Since its introduction, sacral nerve stimulation has undergone significant improvements in design and application. The initial implantation technique required general anesthesia, a larger incision over the sacrum (often 5–7 cm), and dissection to the periosteum. With the introduction of the tined lead wire in 2003, currently the procedure requires only a 2-mm incision and can be performed under local anesthesia.24 In 2006, a smaller, second-generation implantable pulse generator was introduced. Additionally, it was postulated that a curved stylet would mimic the natural path of the sacral nerve root (Fig. 3) and was added to the tined lead kit after a randomized crossover trial demonstrated superiority of the curved over the straight stylet in achieving motor response at lower amplitudes.28
Another important component of sacral nerve stimulation device implantation is infection prevention. The American Urological Association recommends perioperative antibiotic prophylaxis with a first-generation cephalosporin before placement of the lead wire to cover for skin flora; however, data supporting this recommendation are lacking.29 A large retrospective cohort analysis of sacral nerve stimulation procedures noted a significant reduction in surgical site infections after the implementation of a chlorhexidine scrub the night before and the morning of the procedure. The infection rate decreased from 7.4% to 1.7% after institution of the chlorhexidine scrub.30 Additionally, 82% of devices that were explanted as a result of an infection were noted to be colonized with methicillin-resistant Staphylococcus aureus, which may influence the selection of prophylactic postoperative antibiotics.

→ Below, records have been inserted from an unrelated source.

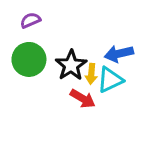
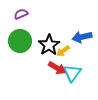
yellow arrow: (91, 74) -> (63, 51), turned 48
cyan triangle: (110, 80) -> (72, 73), moved, turned -30

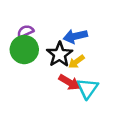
purple semicircle: (21, 14) -> (25, 31), moved
blue arrow: (82, 37) -> (75, 36), moved

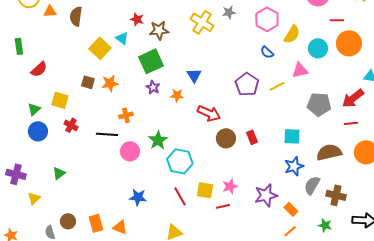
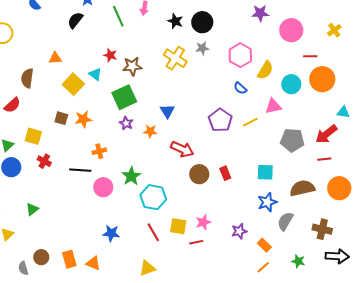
orange triangle: (50, 11) -> (55, 58), moved
brown semicircle: (76, 16) -> (27, 78), moved
purple star: (266, 195) -> (239, 231), size x0.7
brown cross: (336, 195) -> (322, 229), moved

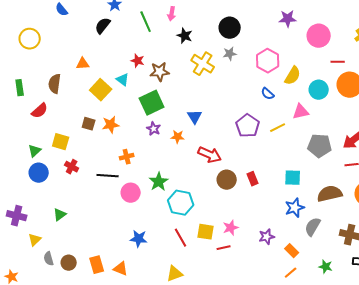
black star: (175, 21) -> (185, 36), moved
gray semicircle: (23, 268) -> (49, 259), moved

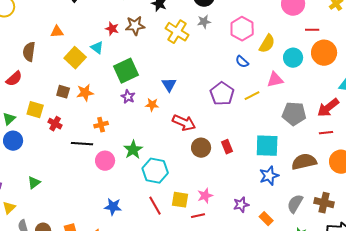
brown star: (160, 72) -> (135, 26), moved
red cross: (72, 167) -> (55, 124), moved
cyan square: (293, 178) -> (267, 146), size x1.4
gray semicircle: (313, 227) -> (295, 204), moved

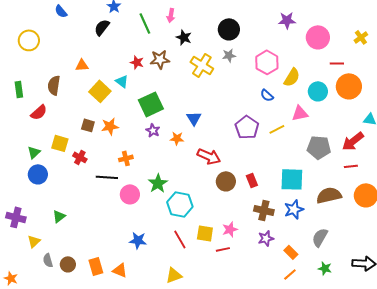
brown cross: (324, 203) -> (264, 210), moved

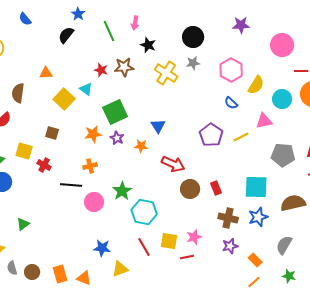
purple star: (287, 20) -> (241, 25), moved
orange star: (110, 126) -> (93, 134), moved
yellow triangle: (174, 275) -> (120, 269), moved

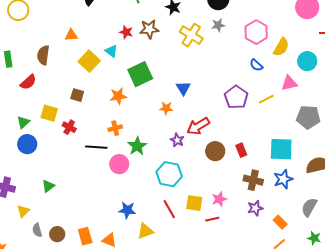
purple star: (117, 138) -> (177, 140), moved
red arrow: (173, 164) -> (198, 126), turned 125
green star: (122, 191) -> (137, 146), moved

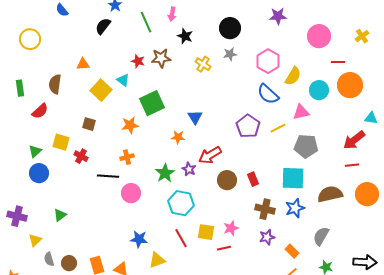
yellow cross: (191, 35) -> (203, 64), size x0.7
blue semicircle: (256, 65) -> (268, 94), size x1.6
gray pentagon: (308, 117) -> (306, 146), moved
green star: (137, 146) -> (165, 173), moved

Before gaining approval from the FDA, Medtronic conducted a prospective, multicenter, randomized study evaluating the efficacy and safety of sacral nerve stimulation between 1993 and 1997 (MDT-103). This study included 23 centers worldwide and recruited 76 patients with urge incontinent, 50 with urgency–frequency, and 51 with urinary retention. All patients were required to have had a successful percutaneous nerve evaluation trial, defined as 50% or greater improvement from their baseline symptoms. They were randomized to implantation either immediately or 6 months after the percutaneous nerve evaluation trial.22
Regardless of the indication for sacral nerve stimulation, findings in the implant groups were encouraging. For the 38 participants with urge incontinence randomized to immediate implantation, the mean number of leakage episodes decreased from 10.8 to 2.9 per day. Overall, 45% of the patients remained completely dry and 34% achieved a 50% or greater reduction in leaking episodes. When the stimulation was turned off at 6 months, the mean number of baseline incontinent episodes went back up to 10.2. For those with urinary urgency–frequency, the mean number of daily voids decreased from 16.9 to 8.8 and 33% experienced a 50% or greater reduction in voids. At 6 months with the stimulation turned off, the number of voids increased to 13.5 voids per day. In patients with urinary retention, 61% were able to eliminate catheter use.
In a systematic literature review of sacral nerve stimulation therapy for the treatment of UUI, Brazelli33 found that, in the four controlled trials in the literature, there was an 80% success rate, whereas, in the 37 case series, there was an overall success of 67%. Amundsen34 conducted a prospective study to determine whether there were factors predictive of complete cure and found that age older than 55 years and the presence of more than three chronic conditions were independently associated with lower cure rates for patients with intractable UUI.
The InSite Trial was a randomized multicenter study evaluating the success rate of sacral nerve stimulation compared with standard medical therapy in patients with OAB. Standard medical therapy was defined as antimuscarinic therapy, and inclusion criteria included failure of at least one medication without having tried every available antimuscarinic medication. The InSite Trial, which was implemented in two phases, reflects current standard practices including minimally invasive technique, routine fluoroscopy use, and exclusive use of a staged implantation of the tined lead.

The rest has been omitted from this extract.